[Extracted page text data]
◆ ◆ ◆
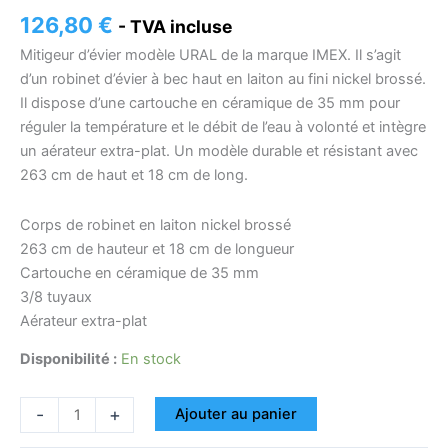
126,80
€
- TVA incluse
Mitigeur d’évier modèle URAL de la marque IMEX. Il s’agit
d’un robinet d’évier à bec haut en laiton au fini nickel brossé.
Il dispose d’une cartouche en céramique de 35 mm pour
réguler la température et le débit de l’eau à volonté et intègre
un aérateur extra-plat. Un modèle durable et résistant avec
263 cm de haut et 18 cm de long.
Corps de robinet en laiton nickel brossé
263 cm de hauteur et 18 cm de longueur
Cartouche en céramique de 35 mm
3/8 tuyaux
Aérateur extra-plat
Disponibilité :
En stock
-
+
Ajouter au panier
◆ ◆ ◆
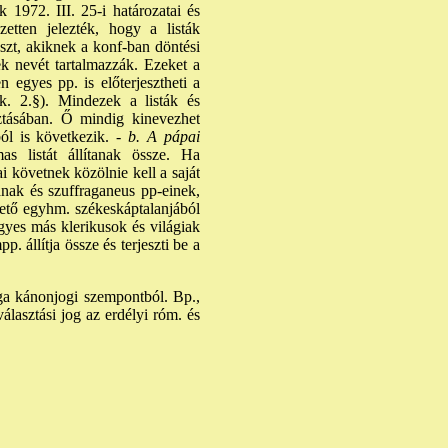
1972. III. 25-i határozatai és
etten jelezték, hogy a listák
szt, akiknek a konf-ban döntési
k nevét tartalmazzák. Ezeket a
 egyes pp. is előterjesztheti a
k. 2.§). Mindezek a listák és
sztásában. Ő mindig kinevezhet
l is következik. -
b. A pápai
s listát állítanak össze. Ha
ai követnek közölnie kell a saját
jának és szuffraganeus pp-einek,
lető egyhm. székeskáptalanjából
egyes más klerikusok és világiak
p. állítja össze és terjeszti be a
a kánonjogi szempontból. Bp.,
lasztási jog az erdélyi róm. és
◆ ◆ ◆
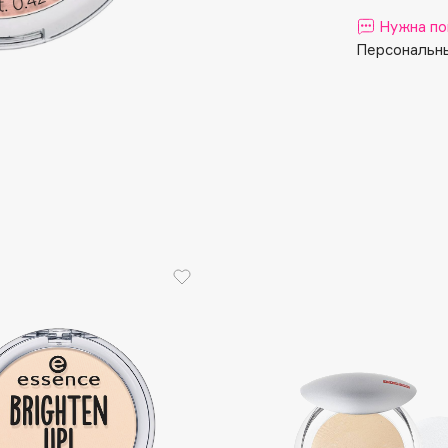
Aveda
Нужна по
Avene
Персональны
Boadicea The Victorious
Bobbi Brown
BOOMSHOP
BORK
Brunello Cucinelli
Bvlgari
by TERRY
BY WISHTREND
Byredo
◆ ◆ ◆
PROBLEM DETAILS: Across the entries above, find the lines with the string "össze" and copy them.

FINISHED EXERCISE:
s listát állítanak össze. Ha
p. állítja össze és terjeszti be a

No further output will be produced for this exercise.